[Items listed in a dataset]
----

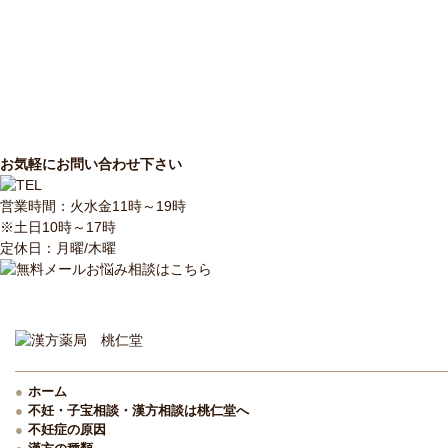
お気軽にお問い合わせ下さい
営業時間：火水金11時～19時
※土日10時～17時
定休日：月曜/木曜
ホーム
不妊・子宝相談・漢方相談は桃仁堂へ
不妊症の原因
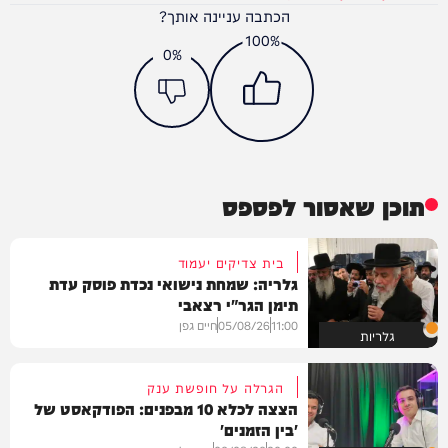
הכתבה עניינה אותך?
100%
0%
תוכן שאסור לפספס
בית צדיקים יעמוד
גלריה: שמחת נישואי נכדת פוסק עדת
תימן הגר"י רצאבי
11:00
05/08/26
חיים גפן
גלריות
הגרלה על חופשת ענק
הצצה לכלא 10 מבפנים: הפודקאסט של
'בין הזמנים'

----

§ Work instruction
Could you output exactly the lines from the one containing "בית צדיקים יעמוד" to the end of the entries above, both included, and no others?

§ Answer box
בית צדיקים יעמוד
גלריה: שמחת נישואי נכדת פוסק עדת
תימן הגר"י רצאבי
11:00
05/08/26
חיים גפן
גלריות
הגרלה על חופשת ענק
הצצה לכלא 10 מבפנים: הפודקאסט של
'בין הזמנים'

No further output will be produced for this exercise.